Mr. O'Malley, who represents the 3rd District and is chairman of the council's Legislative Investigations Committee, is seeking to force the board chairman, Reginald C. Thomas, to comply with a subpoena issued to him by the committee. The mayor and council were also named in the suit.

In May, the council narrowly approved a resolution giving Mr. O'Malley's committee subpoena power to question Mr. Thomas and four other housing commissioners about the city's troubled $25.6 million no-bid program to repair rundown homes.

At the time, Mayor Kurt L. Schmoke intervened by saying he would veto the subpoena resolution.

The mayor's spokesman, Clinton R. Coleman, said Mr. Schmoke never received the council resolution and therefore did not have the opportunity to veto it. According to Mr. Coleman, Mr. Thomas sent Mr. O'Malley a letter informing him that the subpoena was not enforceable according to the city's lawyer, Neal M. Janey.

Calls to Mr. Janey's office were not returned yesterday.

Mr. O'Malley said Mr.
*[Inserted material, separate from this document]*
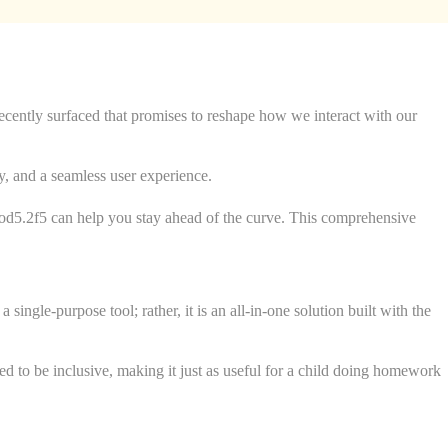
 recently surfaced that promises to reshape how we interact with our
ty, and a seamless user experience.
illod5.2f5 can help you stay ahead of the curve. This comprehensive
ingle-purpose tool; rather, it is an all-in-one solution built with the
ned to be inclusive, making it just as useful for a child doing homework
Thomas was the only commissioner actually served with a subpoena and that the chairman refused to appear before the committee, saying he and the other commissioners already had appeared at a seven-hour hearing on the program in March.

"Mr. Thomas informed us he would not comply with the subpoena, leaving us with no other recourse except to file suit," Mr. O'Malley said at a news conference yesterday. "As far as I know, it's the first time in the 200-year history that a committee has been forced to do this."

Mr. O'Malley said he believed the mayor's office and the housing authority were trying to stall the questioning until after the mayoral election.

"We're being stonewalled, delayed and prevented from doing our job," Mr. O'Malley said.

Reached at his office yesterday, Mr. Thomas referred all questions to the Housing Authority's legal department, saying only that the suit was "pretty unprecedented, but I guess Mr. O'Malley feels like he has to do what he has to do, and certainly we will respond from a legal perspective."

In response to a motion filed by Mr. O'Malley, Circuit Judge Thomas Ward ruled that Mr. Thomas and the city have 20 days to respond to the suit.